“Any story differs with each passing moment, new purpose, and favored vantage point. Neither the whole story nor the true one ever exists, however much we may wish for it. If we could achieve wholeness and absolute truth in our stories, we would have no more stories to tell. And tell stories, we must.”
–Shirley Brice Heath, Words at Work and Play
The first part of this essay was concerned with data that purports to be objective, but really isn’t. All of which raises an obvious question: how can we make our data more objective?
Speaking as an anthropologist, I’ve got some bad news for you: we can’t. It’s not possible to observe human behavior from no vantage point at all. And I would go a step further and say that we shouldn’t try to.
Objectivity and Positionality
You’ve probably heard of the observer’s paradox (sometimes called the observer effect): the act of observation changes what’s being observed. It’s true of the physical world, and it’s certainly true where people are concerned.
Anthropologists have several ways of dealing with this. Most importantly, we make ourselves a constant presence. If we’re audio- or video-recording, we use the equipment much more than is strictly necessary. Why? So people will forget that we’re there, as much as possible, and behave less and less like they’re being observed. (We could, perhaps, observe people without letting them know that we’re doing it, but it would raise some huge ethical issues to do so.)
And the truth is, observation is part of our very object of study — social interaction. (I don’t know any linguistic anthropologists who look at people talking to themselves!)
It’s not only the act of observing that changes what is observed; who’s doing the observing also has an effect. As a result, we anthropologists spend a lot of time talking about positionality, or the recognition of where the observer is situated.
Imagine you’re at a stadium, watching your favorite sport. Your team scores an amazing goal — and the referee says it doesn’t count. Do you continue to insist that the goal was the best you’ve ever seen, or do you accept that the referee saw something you missed?
That’s what positionality is all about. It’s a recognition that your vantage point changes what you observe. There’s a physical component to it, as described above, but there’s also a social component. Race, gender, ethnicity, group membership, and all kinds of other social identities play a role.
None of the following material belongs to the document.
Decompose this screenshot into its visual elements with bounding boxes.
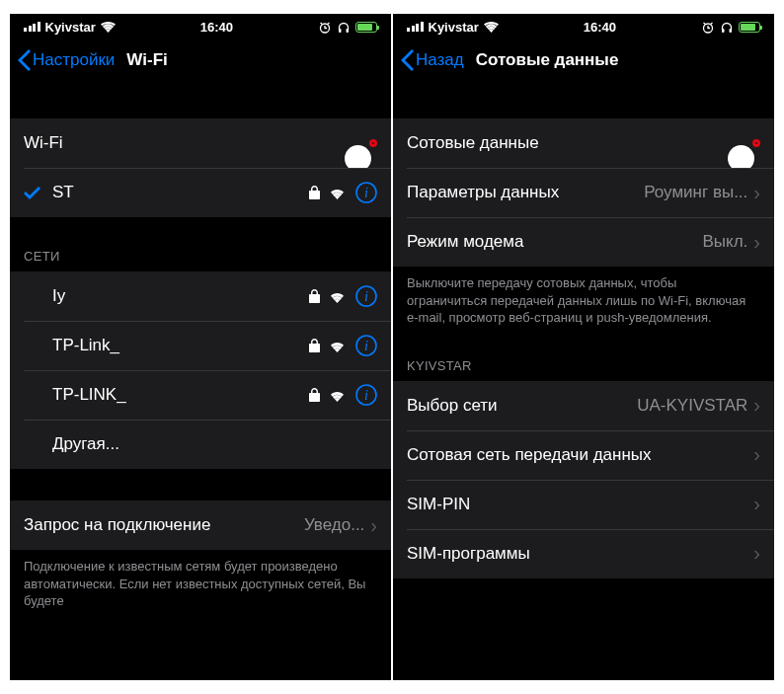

Let me give you an example. I conducted research with indigenous Mexican Jehovah’s Witnesses for the better part of a year. Here’s a non-exhaustive list of things about me that affected the data I collected:
- I speak Spanish very well: I was able to ask detailed questions and understand the nuances of the answers.
- I’m White and relatively well-to-do, but not Mexican: indigenous communities tend to be distrustful of well-to-do Mexicans for historical reasons.
- I dressed conservatively: in doing so, I communicated that I shared values with the Witnesses I spent time with.
- I’m a woman, and a fairly young one: I was able to spend time alone with women without arousing suspicion.
- I was introduced to the community by an archaeologist who had worked there for 10 years: I had been vouched for, which made people more trusting.
- I’m not a Witness: because converting outsiders is central to Witnesses’ religious practice, people went out of their way to talk to me and to answer any questions I had about the religion.
Some of these things were completely beyond my control, while others were fully within it. And I could never hope to write a fully complete version of this list — our reactions to other people always depend on dozens of factors, and we may not ever be aware of all of them. We can, however, address some of the most important ones.
Onward to Transparency
Instead of aiming for the impossible ideal of objectivity, we should reach for something we absolutely can attain: transparency.
What does it mean for data to be transparent? It means frank discussion of how we got our data.
For qualitative research, it means reflecting on our positionality and discussing it. Who am I? What’s my relationship with this community? How did I present myself? What role did I play? What kinds of data would a different person have gotten that I didn’t, or couldn’t?
For quantitative research, it means discussing how we operationalized the things we think we’re studying. How were those test questions written? How well do they correspond with other measures that supposedly quantify the same thing? Provide the wording of your survey questions. And so on.
Matt LeMay has written that the word “data” is a smokescreen. I echo his call for transparency around methodology, and particularly around the assumptions and identities that color all of our work.